“I believe I was not brought into this world to turn complacent women into passionate women, but rather to turn passionate women into goddesses.”
– Author Lebo Grand –
Can Greed be A Positive Motivator?
PURA Vida everyone! Welcome back to part 2 on our 2-part series about greed, if you have missed it, read part 1 here. As always, the PURA Team aims to shed light on blockchain and cryptocurrency topics from a variety of viewpoints. We also welcome comments from our community, so let us know what you would like to read more of.
Humans are consumers by nature. We love to consume the food we want when we want it. Fashion is a three-trillion-dollar industry. We love fast, luxury, and more efficient cars. Also, we want better homes and nicer things to put in them. And, we usually want them when we want them. Is that greedy? If the opportunity presents itself, are you willing to take the risk and put in the work? Then greed can be the motivator that spurs invention, development, and ultimately the toil to production.
In 2008, a mysterious programmer (or group of programmers) going by the name Satoshi Nakamoto circulated a paper on a cryptography mailing list. The paper was called “Bitcoin: A Peer-to-Peer Electronic Cash System”. In the paper, Nakamoto outlined an ingenious system for a digital currency. This currency did not require a centralized trusted authority to verify transactions. That’s right, a decentralized system of currency. A currency with the ability to free people of the fiat banking system, much of it nationalized, and its powerful monopoly.
Greed As A Motivator
Nakamoto pitched Bitcoin as a “peer-to-peer electronic cash system” in the initial manifesto. At its heart, the innovation he (or she or they) proposed had a more general structure, with three key features; the blockchain, scarcity, and mining.
The genius behind Bitcoin isn’t just the token, but the blockchain technology behind it. As Don and Alex Tapscott put it in their book Blockchain Revolution, a blockchain “is an incorruptible digital ledger of economic transactions that can be programmed to record not just financial transactions but virtually everything of value.”
If you want something, chances are someone else does too. If you can’t make it yourself, someone else probably can or will. Greed is a motivator to getting there first and will be the crucial step towards blockchain’s breakout and eventual progress. The time is ripe for blockchain technology. “A passionate woman meant to become a goddess” when just the right suitor reveals her.
A New Breed of Entrepreneurs
Imagine a world void of competition and rapid accomplishment. Elijah Wood once said, “Safety and comfort come with complacency, and that’s never a good place to be working from.”
We can choose to always want more to get ahead just to arrive somewhere unknown. On the other hand, we can step away and live on the side. However, to hinder the individual from achieving success in the name of equality is unconscionable.
The greed of politicians wielding the power of governments has slowly hindered the people’s free market – choked over decades of taxation, regulation, and getting a bad rap. Complacency is the state of being happy with less, but this mindset has left three generations behind baby-boomers to become less prosperous – believing the good stuff was gone, used up, wasted, and convinced that wealth is somehow finite. Then, Nakamoto invented Bitcoin and the blockchain gave birth to a new breed of entrepreneurs.

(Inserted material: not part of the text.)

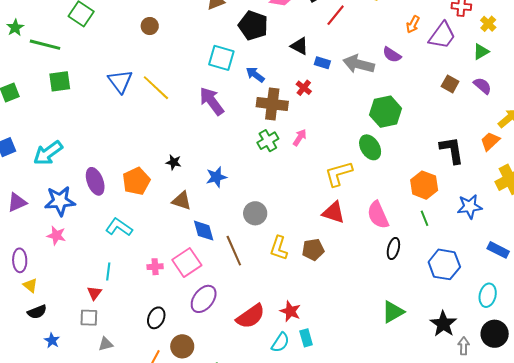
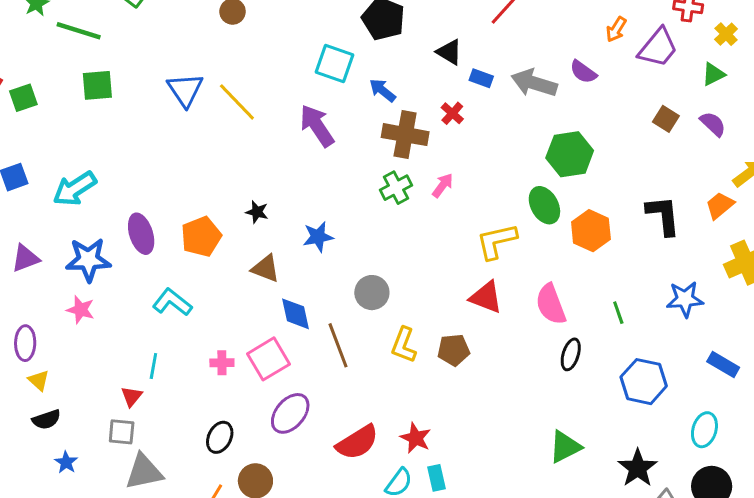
orange hexagon: (424, 185) -> (591, 231), moved
gray triangle: (106, 344) -> (144, 472), size x1.8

The Challenges of Blockchain
The current blockchain inventions and ideas usually don’t go further than an ICO (initial coin offering), the development of a DAO (Decentralized Autonomous Organization), or a Dapp (decentralized application). Other blockchain experts focus on coding smart contracts on Ethereum, enabling them to transfer tokens from one account to another, but failing to create a consensus for consumers.
One of the current issues with blockchain technology is that people don’t understand each other. What is worse is that much of the time they think that they do. Blockchain technology has enormous potential, but technological, regulatory and — in particular — business challenges seem to prevent the technology from becoming scalable and successful.
The Race Is On
So, what is the missing ingredient that will push blockchain into the mainstream? Think Steve Jobs and Steve Wozniak of Apple. There will always be someone who wants something and is willing to harvest it, make it, or gather it, and those who will want it and are willing to buy or trade for it. Greed will inspire the seller to make “it” faster and better, and greed will spur the buyer to have “it” first. The race is on for the blockchain’s new “goddess” to appear and for “odd-couple” technologists and non-technologists like “Jobs and Woz” to deliver applications that add value to the market, business, and consumers.